MIRANSHAH: Militants blew up the election office of an independent candidate in northwest Pakistan yesterday, adding to security fears ahead of historic national polls next month.
No one was hurt in the bombing in Miranshah, which is the main town in North Waziristan and a known hub of Taliban and Al Qaeda linked militants, bordering Afghanistan.
But the bombing is likely to fuel concerns that violence will mar the national and regional elections on May 11, which will mark the country’s first democratic transition of power after a civilian government has served a full term in office.
“Militants blew up the election office of Kamran Khan with explosive at around 5.00am,” an intelligence official in Miranshah said, adding that all three rooms of the office were destroyed.

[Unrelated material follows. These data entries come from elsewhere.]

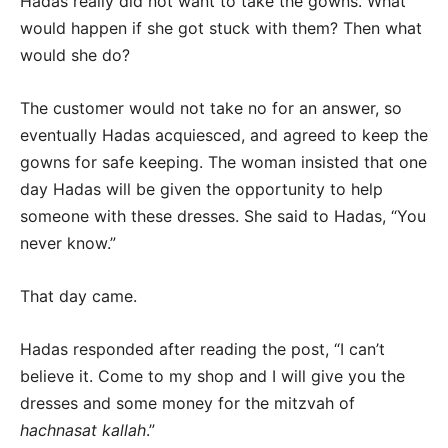
Hadas really did not want to take the gowns. What
would happen if she got stuck with them? Then what
would she do?
The customer would not take no for an answer, so
eventually Hadas acquiesced, and agreed to keep the
gowns for safe keeping. The woman insisted that one
day Hadas will be given the opportunity to help
someone with these dresses. She said to Hadas, “You
never know.”
That day came.
Hadas responded after reading the post, “I can’t
believe it. Come to my shop and I will give you the
dresses and some money for the mitzvah of
hachnasat kallah
.”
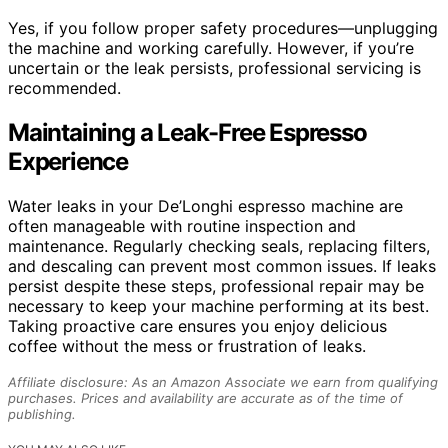
Yes, if you follow proper safety procedures—unplugging
the machine and working carefully. However, if you’re
uncertain or the leak persists, professional servicing is
recommended.
Maintaining a Leak-Free Espresso
Experience
Water leaks in your De’Longhi espresso machine are
often manageable with routine inspection and
maintenance. Regularly checking seals, replacing filters,
and descaling can prevent most common issues. If leaks
persist despite these steps, professional repair may be
necessary to keep your machine performing at its best.
Taking proactive care ensures you enjoy delicious
coffee without the mess or frustration of leaks.
Affiliate disclosure: As an Amazon Associate we earn from qualifying
purchases. Prices and availability are accurate as of the time of
publishing.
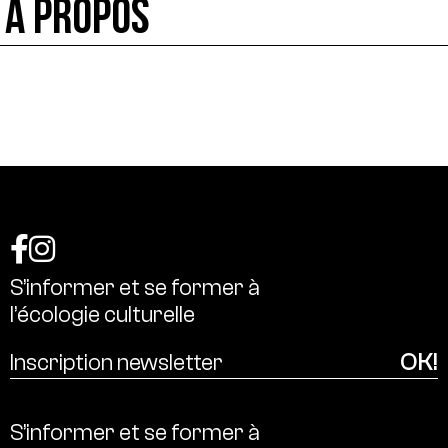
À PROPOS
S’informer
et
se
former
à
l’écologie
culturelle
S’informer
et
se
former
à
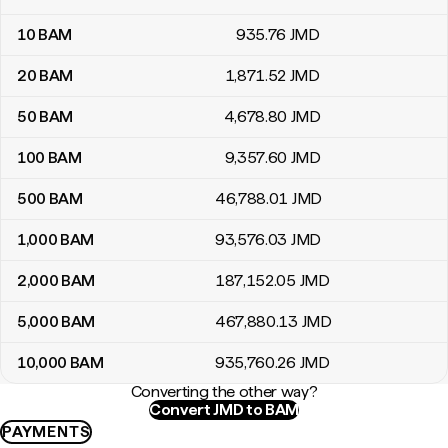
10
BAM
935
.76
JMD
20
BAM
1,871
.52
JMD
50
BAM
4,678
.80
JMD
100
BAM
9,357
.60
JMD
500
BAM
46,788
.01
JMD
1,000
BAM
93,576
.03
JMD
2,000
BAM
187,152
.05
JMD
5,000
BAM
467,880
.13
JMD
10,000
BAM
935,760
.26
JMD
Converting the other way?
Convert JMD to BAM
PAYMENTS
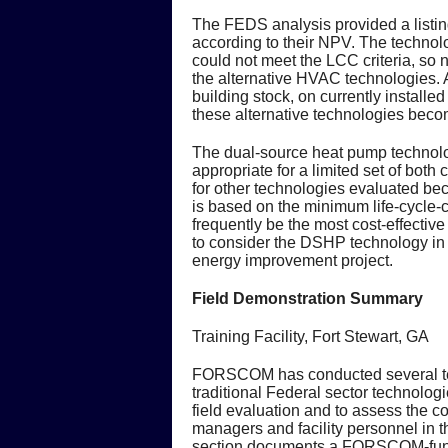
The FEDS analysis provided a listing
according to their NPV. The technolo
could not meet the LCC criteria, so n
the alternative HVAC technologies. A
building stock, on currently install
these alternative technologies becom
The dual-source heat pump technolo
appropriate for a limited set of both
for other technologies evaluated bec
is based on the minimum life-cycle-c
frequently be the most cost-effecti
to consider the DSHP technology in f
energy improvement project.
Field Demonstration Summary
Training Facility, Fort Stewart, GA
FORSCOM has conducted several tech
traditional Federal sector technologie
field evaluation and to assess the c
managers and facility personnel in th
section documents a FORSCOM-fund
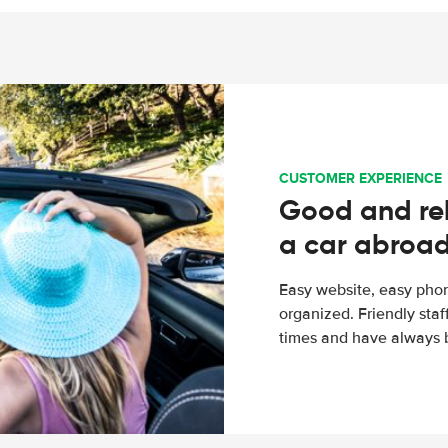
CUSTOMER EXPERIENCE
Good and rel
a car abroa
Easy website, easy phon
organized. Friendly sta
times and have always b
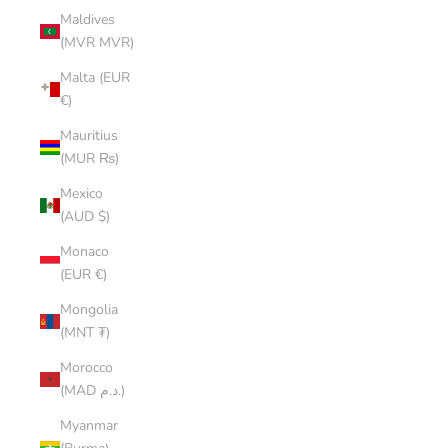
Maldives
(MVR MVR)
Malta (EUR
€)
Mauritius
(MUR ₨)
Mexico
(AUD $)
Monaco
(EUR €)
Mongolia
(MNT ₮)
Morocco
(MAD د.م.)
Myanmar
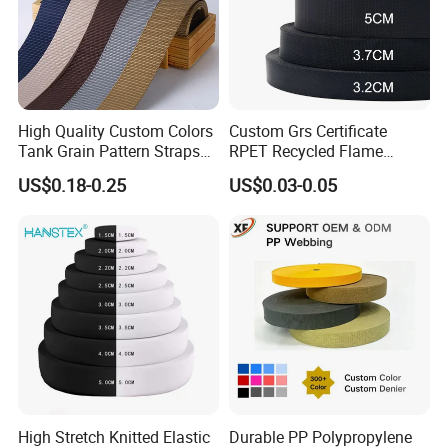
High Quality Custom Colors
Custom Grs Certificate
Tank Grain Pattern Straps
RPET Recycled Flame
38mm Thick Polyester
Retardant High-Strength
US$0.18-0.25
US$0.03-0.05
Nylon Webbing for Belts
Terylene Strap Dacron
Ribbon Polyester PP
Webbing
High Stretch Knitted Elastic
Durable PP Polypropylene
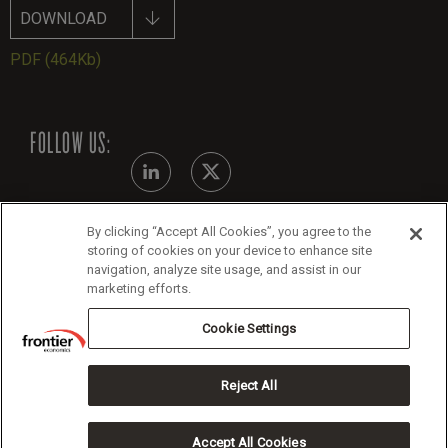
DOWNLOAD
PDF
(464Kb)
FOLLOW US:
By clicking “Accept All Cookies”, you agree to the
Modern Slavery Statement
storing of cookies on your device to enhance site
navigation, analyze site usage, and assist in our
Legals
marketing efforts.
Cookie Policy
Cookie Settings
Reject All
Copyright 2026 Frontier Economics
Accept All Cookies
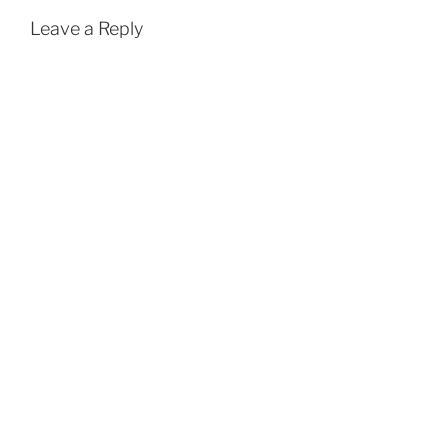
Leave a Reply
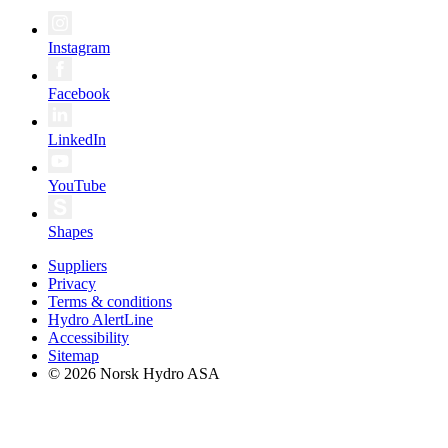
Instagram
Facebook
LinkedIn
YouTube
Shapes
Suppliers
Privacy
Terms & conditions
Hydro AlertLine
Accessibility
Sitemap
© 2026 Norsk Hydro ASA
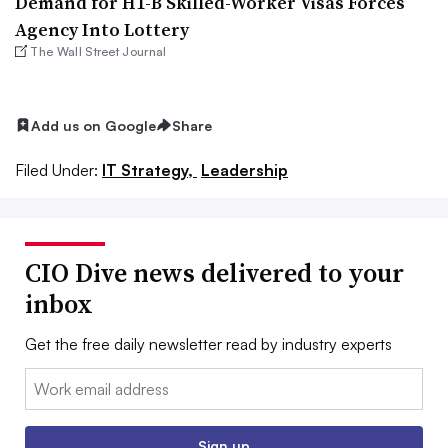
Demand for H1-B Skilled-Worker Visas Forces
Agency Into Lottery
The Wall Street Journal
Add us on Google
Share
Filed Under:
IT Strategy,
Leadership
CIO Dive news delivered to your
inbox
Get the free daily newsletter read by industry experts
Email:
Sign up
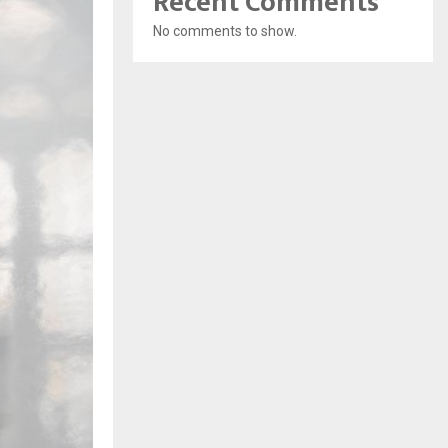
Recent Comments
No comments to show.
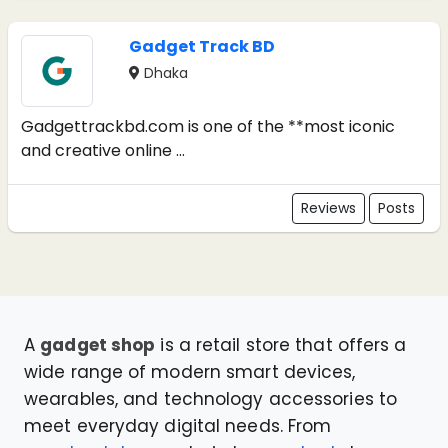
Gadget Track BD
Dhaka
Gadgettrackbd.com is one of the **most iconic
and creative online ...
Reviews
Posts
A
gadget shop
is a retail store that offers a
wide range of modern smart devices,
wearables, and technology accessories to
meet everyday digital needs. From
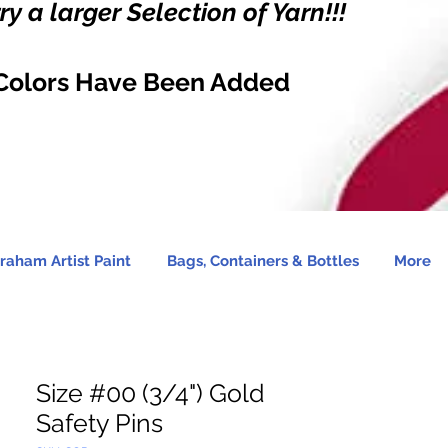
y a larger Selection of Yarn!!!
Colors Have Been Added
raham Artist Paint
Bags, Containers & Bottles
More
Size #00 (3/4") Gold
Safety Pins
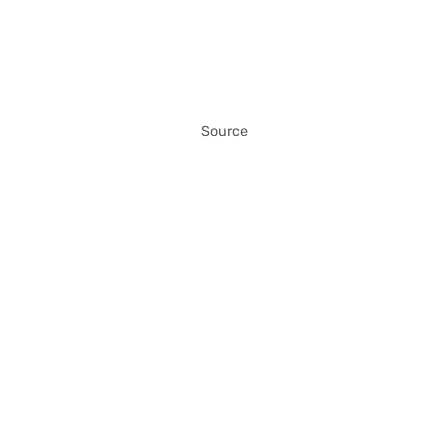
Source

Residents in Miranshah confirmed the bombing and said that an adjacent mosque was also damaged in the blast.
Khan is a former legislator from North Waziristan who supported the outgoing government led by the Pakistan People’s Party, the official said.
Nobody immediately claimed responsibility for the attack.
But umbrella Taliban faction Tehreek-e-Taliban Pakistan has made death threats against the three main secular parties that made up the outgoing government and who backed army operations against the Islamist militants.
On Thursday, militants shot dead a candidate for outgoing coalition partner the Muttahida Qaumi Movement (MQM), the first to die in the election campaign, in an attack claimed by the Taliban.
Pakistan says more than 35,000 people have been killed as a result of terrorism in the country since the 9/11 attacks on the United States.
Election candidates allowed to keep five civilian armed bodyguards
After the attacks contenders would now be allowed to keep five civilian bodyguards with licensed arms during the polls campaign, official sources said here yesterday.
Also, the police in Khyber Pakhtunkhwa which is more prone to militant attacks has done categorisation of polling stations in all the districts where deployment would be made as per the sensitive situation in the area, the source disclosed.
After bomb attack in Bannu on an a provincial assembly candidate Adnan Wazir last month, the life attempt on seasoned nationalist leader Arbab Ayub Jan on Thursday showed that the political leaders and candidates are under threat during electioneering.
Arbab Ayub Jan, the ANP candidate from NA-4 Peshawar, escaped a bomb attack on his car near his house when he was returning along with his son Arbab Usman, who is a candidate for PK-9, from a public meeting in Tarnab Farm Thursday night.
The Khyber Pakhtunkhwa Police has forwarded its suggestions and demands to the government for ensuring peaceful elections in the province, the source said. It added that the KP Police have suggested deployment of Quick Response Force to ensure peaceful polls.
“Under instructions from the Election Commission of Pakistan, politicians can keep five civilians with licensed arms as guards. They need to be verified from the police first,” the Additional Inspector General Police, Operations, Khyber Pakhtunkhwa, Masood Khan Afridi, said.
He said the situation would improve if the platoons of the Frontier Constabulary deployed in other parts of the country are returned to Khyber Pakhtunkhwa.
Arbab Ayub Jan and the senior ANP leader and candidate from NA-1 Peshawar Ghulam Ahmad Bilour on Thursday asked for adequate security to the candidates and politicians. Arbab Ayub Jan feared any untoward incident in future can even affect the election process.
Though the ANP leadership is claiming it isn’t scared of such attacks and would continue its mission of restoration of peace in Khyber Pakhtunkhwa and Fata, the two attacks have triggered concerns among the voters in general and the workers of the political parties, especially ANP, in particular.
Most candidates of different political parties, busy in election campaign in rural Peshawar and southern districts of KP, haven’t been provided adequate security by the government. Some of these contenders have arranged one or two gunmen on their own but the measures taken by them are not enough to counter a bomb attack.